[Extracted page text data]
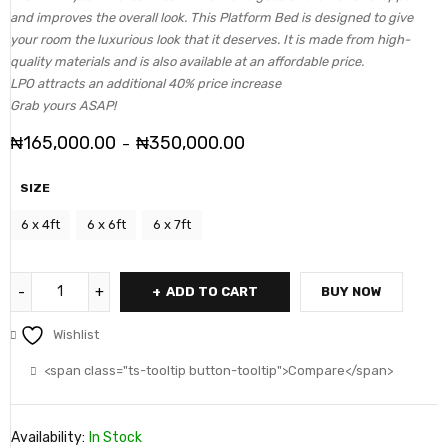
and improves the overall look. This Platform Bed is designed to give
your room the luxurious look that it deserves. It is made from high-
quality materials and is also available at an affordable price.
LPO attracts an additional 40% price increase
Grab yours ASAP!
₦
165,000.00
₦
350,000.00
–
SIZE
6 x 4ft
6 x 6ft
6 x 7ft
ADD TO CART
BUY NOW
Wishlist
<span class="ts-tooltip button-tooltip">Compare</span>
Availability:
In Stock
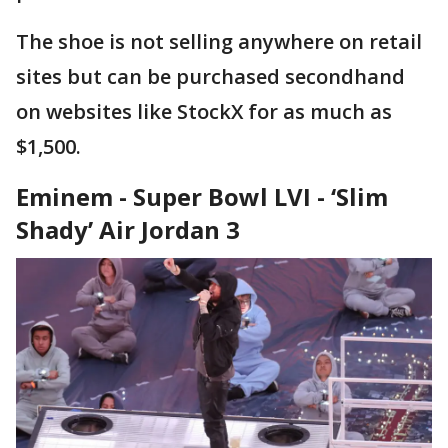
The shoe is not selling anywhere on retail
sites but can be purchased secondhand
on websites like StockX for as much as
$1,500.
Eminem - Super Bowl LVI -
‘Slim
Shady’ Air Jordan 3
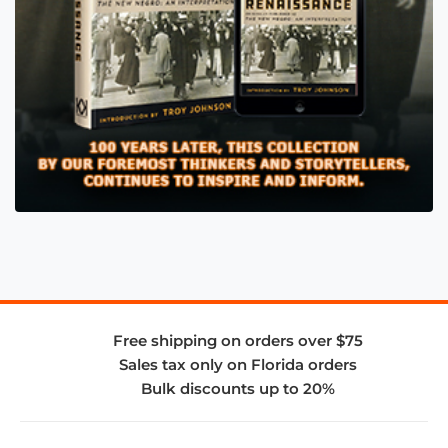
Free shipping on orders over $75
Sales tax only on Florida orders
Bulk discounts up to 20%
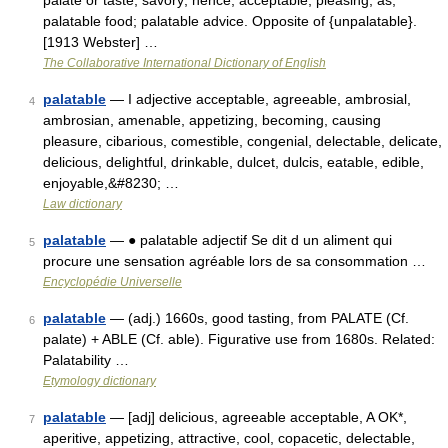
palate or taste; savory; hence, acceptable; pleasing; as,
palatable food; palatable advice. Opposite of {unpalatable}.
[1913 Webster] …
The Collaborative International Dictionary of English
palatable
— I adjective acceptable, agreeable, ambrosial,
4
ambrosian, amenable, appetizing, becoming, causing
pleasure, cibarious, comestible, congenial, delectable, delicate,
delicious, delightful, drinkable, dulcet, dulcis, eatable, edible,
enjoyable,&#8230; …
Law dictionary
palatable
— ● palatable adjectif Se dit d un aliment qui
5
procure une sensation agréable lors de sa consommation …
Encyclopédie Universelle
palatable
— (adj.) 1660s, good tasting, from PALATE (Cf.
6
palate) + ABLE (Cf. able). Figurative use from 1680s. Related:
Palatability …
Etymology dictionary
palatable
— [adj] delicious, agreeable acceptable, A OK*,
7
aperitive, appetizing, attractive, cool, copacetic, delectable,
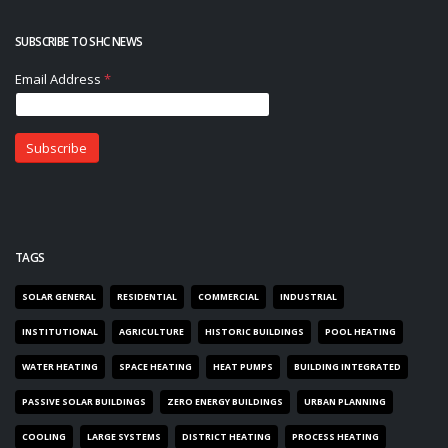
SUBSCRIBE TO SHC NEWS
TAGS
SOLAR GENERAL
RESIDENTIAL
COMMERCIAL
INDUSTRIAL
INSTITUTIONAL
AGRICULTURE
HISTORIC BUILDINGS
POOL HEATING
WATER HEATING
SPACE HEATING
HEAT PUMPS
BUILDING INTEGRATED
PASSIVE SOLAR BUILDINGS
ZERO ENERGY BUILDINGS
URBAN PLANNING
COOLING
LARGE SYSTEMS
DISTRICT HEATING
PROCESS HEATING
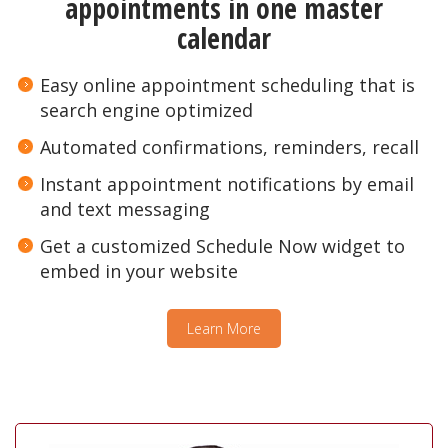
appointments in one master
calendar
Easy online appointment scheduling that is
search engine optimized
Automated confirmations, reminders, recall
Instant appointment notifications by email
and text messaging
Get a customized Schedule Now widget to
embed in your website
Learn More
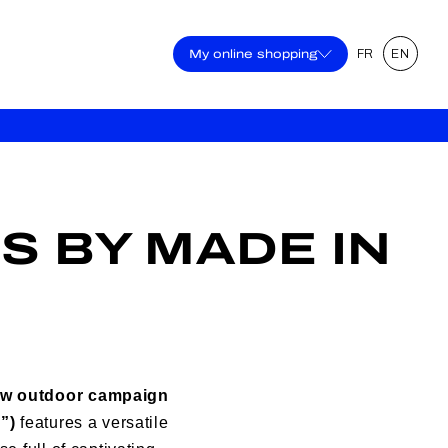
My online shopping
FR
EN
S BY MADE IN
 new outdoor campaign
”)
features a versatile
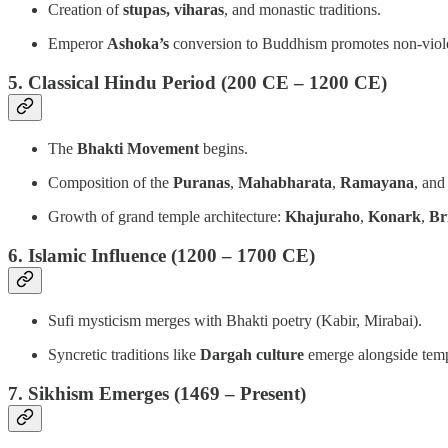
Creation of
stupas, viharas
, and monastic traditions.
Emperor
Ashoka’s
conversion to Buddhism promotes non-viol
5. Classical Hindu Period (200 CE – 1200 CE)
The
Bhakti Movement
begins.
Composition of the
Puranas
,
Mahabharata
,
Ramayana
, an
Growth of grand temple architecture:
Khajuraho
,
Konark
,
Br
6. Islamic Influence (1200 – 1700 CE)
Sufi mysticism merges with Bhakti poetry (Kabir, Mirabai).
Syncretic traditions like
Dargah culture
emerge alongside temp
7. Sikhism Emerges (1469 – Present)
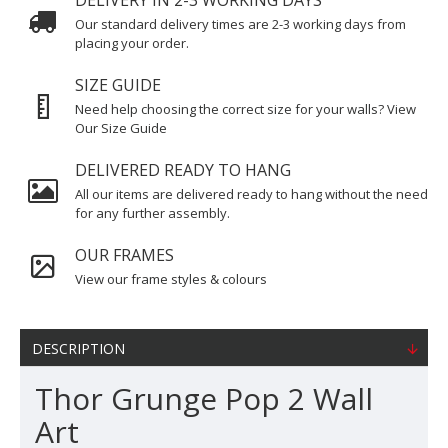
DELIVERY IN 2-3 WORKING DAYS
Our standard delivery times are 2-3 working days from
placing your order.
SIZE GUIDE
Need help choosing the correct size for your walls? View
Our Size Guide
DELIVERED READY TO HANG
All our items are delivered ready to hang without the need
for any further assembly.
OUR FRAMES
View our frame styles & colours
DESCRIPTION
Thor Grunge Pop 2 Wall
Art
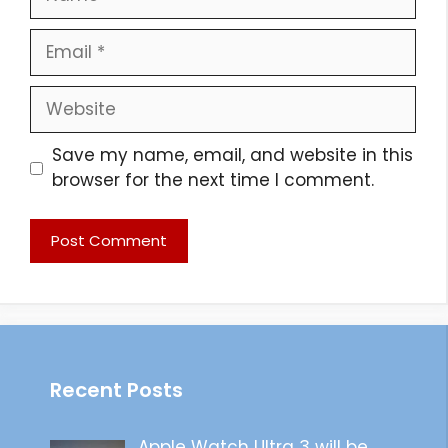
Email
Website
Save my name, email, and website in this
browser for the next time I comment.
Recent Posts
Apple Watch Ultra 3 will be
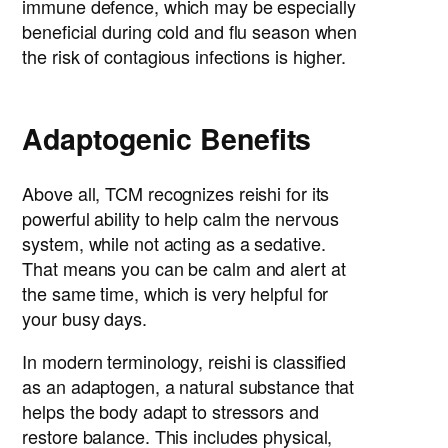
immune defence, which may be especially
beneficial during cold and flu season when
the risk of contagious infections is higher.
Adaptogenic Benefits
Above all, TCM recognizes reishi for its
powerful ability to help calm the nervous
system, while not acting as a sedative.
That means you can be calm and alert at
the same time, which is very helpful for
your busy days.
In modern terminology, reishi is classified
as an adaptogen, a natural substance that
helps the body adapt to stressors and
restore balance. This includes physical,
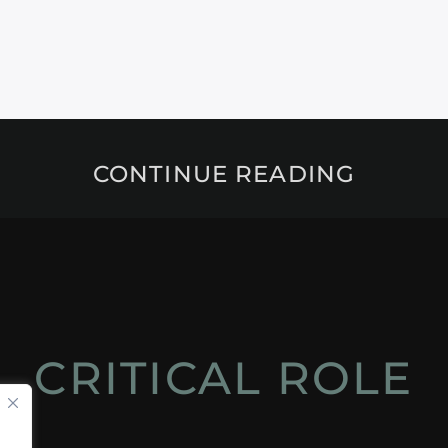
CONTINUE READING
CRITICAL ROLE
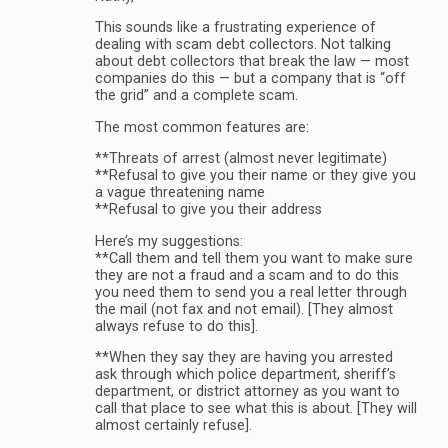
This sounds like a frustrating experience of
dealing with scam debt collectors. Not talking
about debt collectors that break the law — most
companies do this — but a company that is “off
the grid” and a complete scam.
The most common features are:
**Threats of arrest (almost never legitimate)
**Refusal to give you their name or they give you
a vague threatening name
**Refusal to give you their address
Here’s my suggestions:
**Call them and tell them you want to make sure
they are not a fraud and a scam and to do this
you need them to send you a real letter through
the mail (not fax and not email). [They almost
always refuse to do this].
**When they say they are having you arrested
ask through which police department, sheriff’s
department, or district attorney as you want to
call that place to see what this is about. [They will
almost certainly refuse].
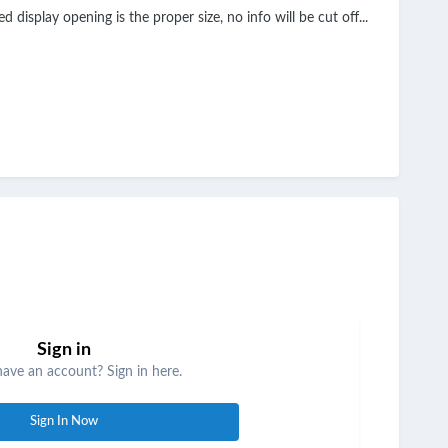
display opening is the proper size, no info will be cut off...
Sign in
have an account? Sign in here.
Sign In Now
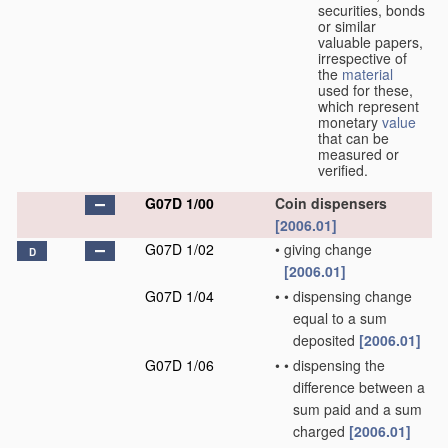
securities, bonds
or similar
valuable papers,
irrespective of
the
material
used for these,
which represent
monetary
value
that can be
measured or
verified.
G07D 1/00
Coin dispensers
[2006.01]
G07D 1/02
•
giving change
D
[2006.01]
G07D 1/04
•
•
dispensing change
equal to a sum
deposited
[2006.01]
G07D 1/06
•
•
dispensing the
difference between a
sum paid and a sum
charged
[2006.01]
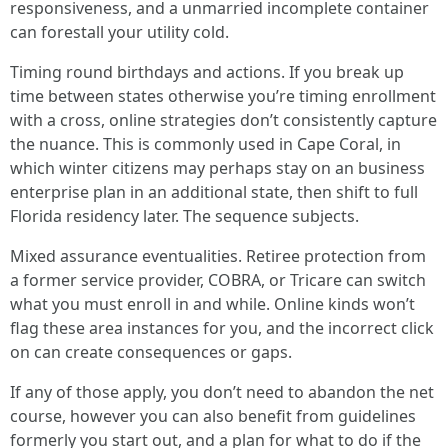
responsiveness, and a unmarried incomplete container
can forestall your utility cold.
Timing round birthdays and actions. If you break up
time between states otherwise you’re timing enrollment
with a cross, online strategies don’t consistently capture
the nuance. This is commonly used in Cape Coral, in
which winter citizens may perhaps stay on an business
enterprise plan in an additional state, then shift to full
Florida residency later. The sequence subjects.
Mixed assurance eventualities. Retiree protection from
a former service provider, COBRA, or Tricare can switch
what you must enroll in and while. Online kinds won’t
flag these area instances for you, and the incorrect click
on can create consequences or gaps.
If any of those apply, you don’t need to abandon the net
course, however you can also benefit from guidelines
formerly you start out, and a plan for what to do if the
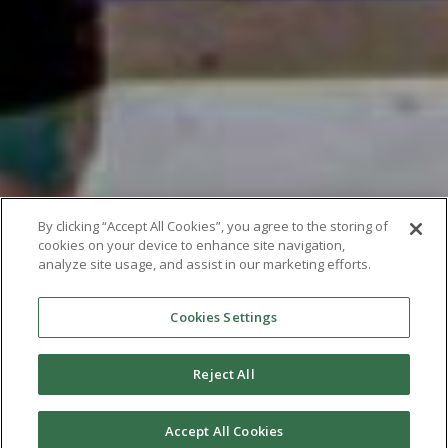
By clicking “Accept All Cookies”, you agree to the storing of
cookies on your device to enhance site navigation,
analyze site usage, and assist in our marketing efforts.
Cookies Settings
Reject All
Accept All Cookies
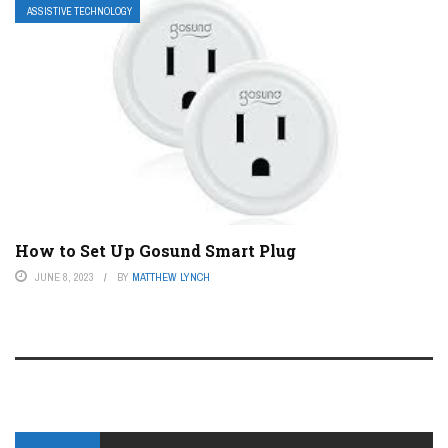
ASSISTIVE TECHNOLOGY
How to Set Up Gosund Smart Plug
JUNE 8, 2023
BY
MATTHEW LYNCH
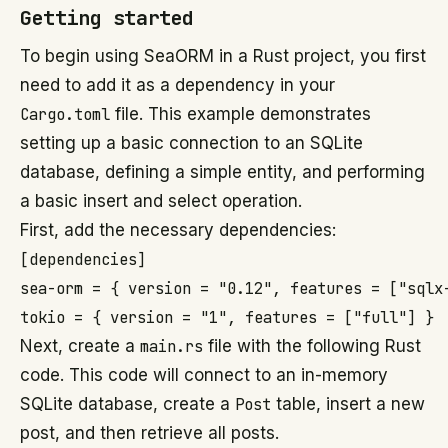
Getting started
To begin using SeaORM in a Rust project, you first
need to add it as a dependency in your
Cargo.toml
file. This example demonstrates
setting up a basic connection to an SQLite
database, defining a simple entity, and performing
a basic insert and select operation.
First, add the necessary dependencies:
[dependencies]

sea-orm = { version = "0.12", features = ["sqlx-
Next, create a
main.rs
file with the following Rust
code. This code will connect to an in-memory
SQLite database, create a
Post
table, insert a new
post, and then retrieve all posts.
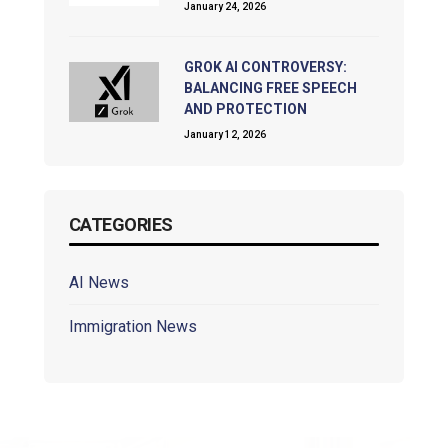
January 24, 2026
GROK AI CONTROVERSY:
BALANCING FREE SPEECH
AND PROTECTION
January 12, 2026
CATEGORIES
AI News
Immigration News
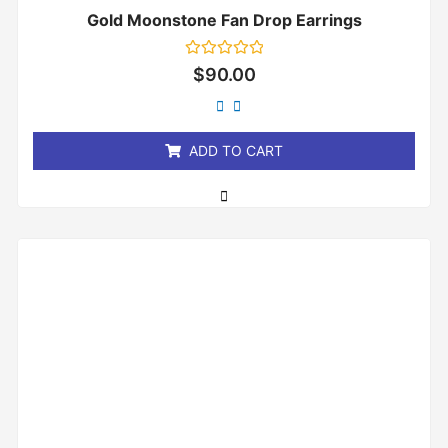
Gold Moonstone Fan Drop Earrings
Rated
$
90.00
0
out
of
5
ADD TO CART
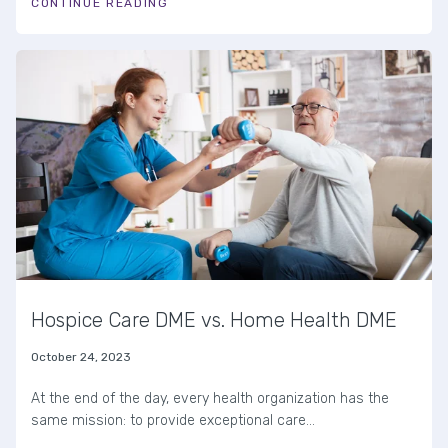
CONTINUE READING
Hospice Care DME vs. Home Health DME
October 24, 2023
At the end of the day, every health organization has the
same mission: to provide exceptional care...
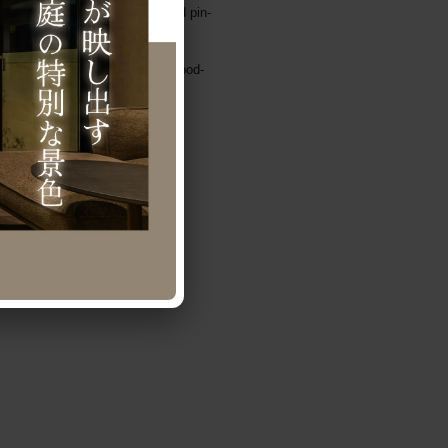
iling, washed-out pavement, and pin-
lor.
 the rest were covered with a wood-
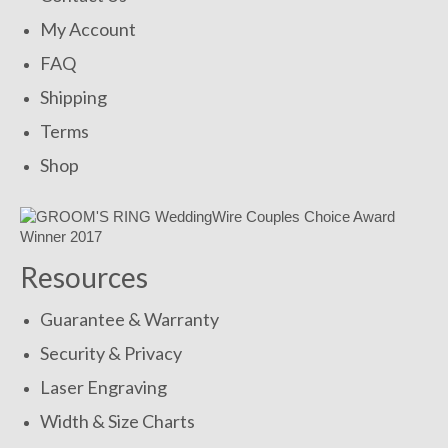
My Account
FAQ
Shipping
Terms
Shop
Resources
Guarantee & Warranty
Security & Privacy
Laser Engraving
Width & Size Charts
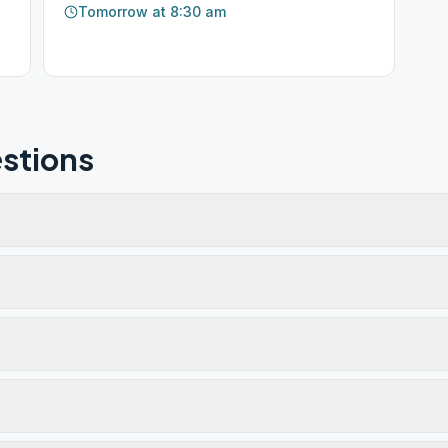
Tomorrow at 8:30 am
stions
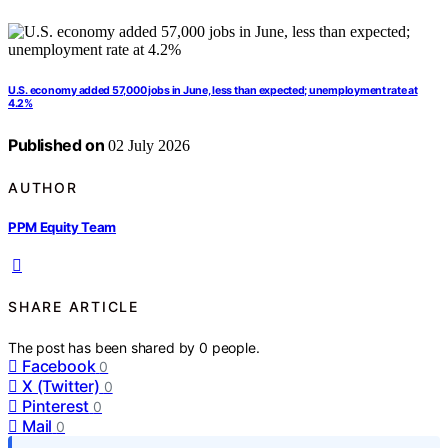
U.S. economy added 57,000 jobs in June, less than expected; unemployment rate at
4.2%
Published on
02 July 2026
AUTHOR
PPM Equity Team
SHARE ARTICLE
The post has been shared by
0
people.
Facebook
0
X (Twitter)
0
Pinterest
0
Mail
0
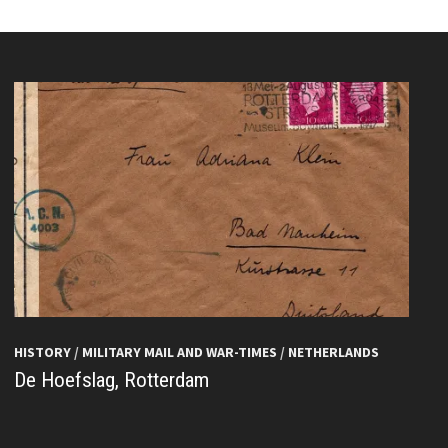
HISTORY
/
MILITARY MAIL AND WAR-TIMES
/
NETHERLANDS
De Hoefslag, Rotterdam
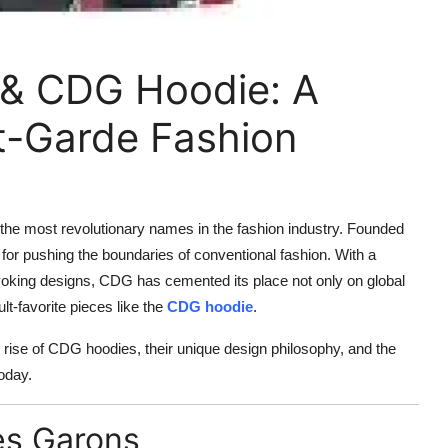
& CDG Hoodie: A
t-Garde Fashion
f the most revolutionary names in the fashion industry. Founded
 for pushing the boundaries of conventional fashion. With a
voking designs, CDG has cemented its place not only on global
t-favorite pieces like the
CDG hoodie
.
 rise of CDG hoodies, their unique design philosophy, and the
oday.
es Garons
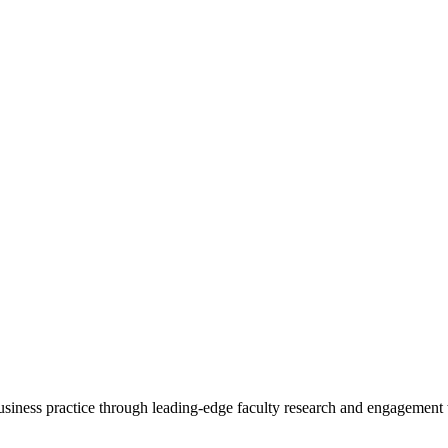
 business practice through leading-edge faculty research and engagement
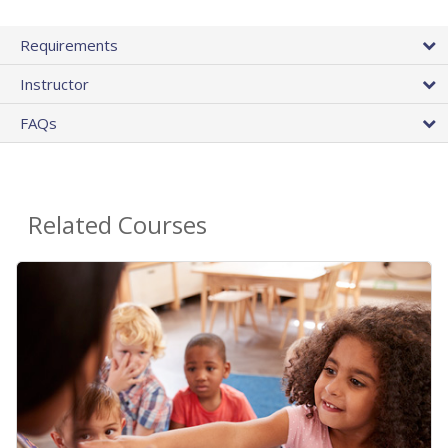
Requirements
Instructor
FAQs
Related Courses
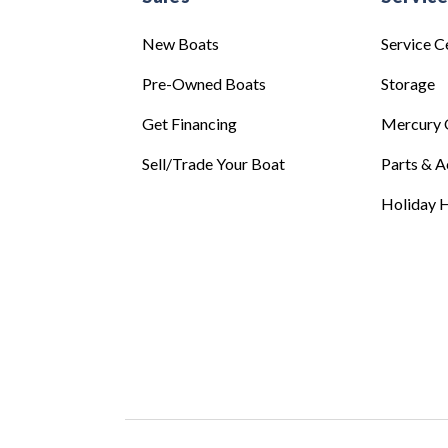
New Boats
Service C
Pre-Owned Boats
Storage
Get Financing
Mercury 
Sell/Trade Your Boat
Parts & A
Holiday H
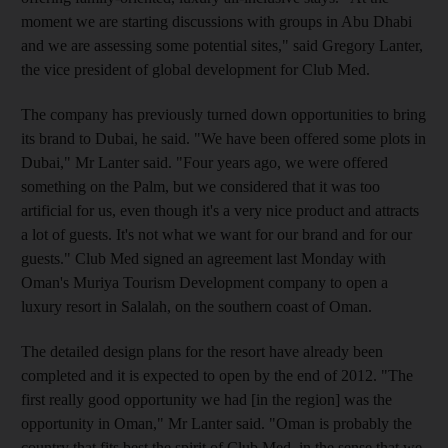
moment we are starting discussions with groups in Abu Dhabi
and we are assessing some potential sites," said Gregory Lanter,
the vice president of global development for Club Med.
The company has previously turned down opportunities to bring
its brand to Dubai, he said. "We have been offered some plots in
Dubai," Mr Lanter said. "Four years ago, we were offered
something on the Palm, but we considered that it was too
artificial for us, even though it's a very nice product and attracts
a lot of guests. It's not what we want for our brand and for our
guests." Club Med signed an agreement last Monday with
Oman's Muriya Tourism Development company to open a
luxury resort in Salalah, on the southern coast of Oman.
The detailed design plans for the resort have already been
completed and it is expected to open by the end of 2012. "The
first really good opportunity we had [in the region] was the
opportunity in Oman," Mr Lanter said. "Oman is probably the
country that fits best the spirit of Club Med, in the sense that we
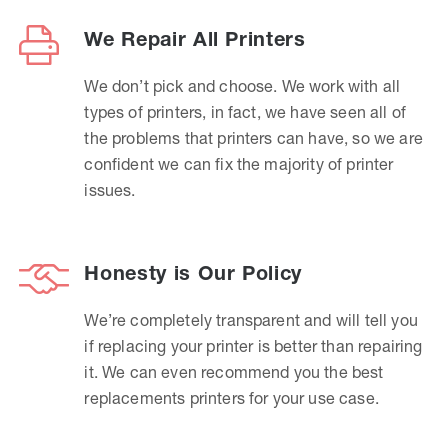
We Repair All Printers
We don’t pick and choose. We work with all
types of printers, in fact, we have seen all of
the problems that printers can have, so we are
confident we can fix the majority of printer
issues.
Honesty is Our Policy
We’re completely transparent and will tell you
if replacing your printer is better than repairing
it. We can even recommend you the best
replacements printers for your use case.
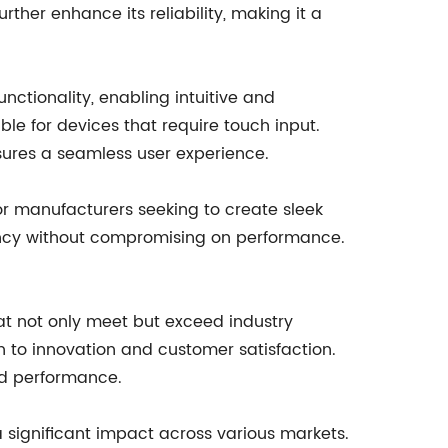
rther enhance its reliability, making it a
nctionality, enabling intuitive and
able for devices that require touch input.
ures a seamless user experience.
for manufacturers seeking to create sleek
iency without compromising on performance.
at not only meet but exceed industry
 to innovation and customer satisfaction.
nd performance.
a significant impact across various markets.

TASK DETAILS: What you give back must match the lines from the start of the records through the line that contains "The Collaborative International", exactly, with the pictures left out.

WRITTEN ANSWER:
and improves the overall look. This Platform Bed is designed to give
your room the luxurious look that it deserves. It is made from high-
quality materials and is also available at an affordable price.
LPO attracts an additional 40% price increase
Grab yours ASAP!
₦
165,000.00
₦
350,000.00
–
SIZE
6 x 4ft
6 x 6ft
6 x 7ft
ADD TO CART
BUY NOW
Wishlist
<span class="ts-tooltip button-tooltip">Compare</span>
Availability:
In Stock
The shoe is not selling anywhere on retail
sites but can be purchased secondhand
on websites like StockX for as much as
$1,500.
Eminem - Super Bowl LVI -
‘Slim
Shady’ Air Jordan 3
Free shipping on orders over $75
Sales tax only on Florida orders
Bulk discounts up to 20%
palate or taste; savory; hence, acceptable; pleasing; as,
palatable food; palatable advice. Opposite of {unpalatable}.
[1913 Webster] …
The Collaborative International Dictionary of English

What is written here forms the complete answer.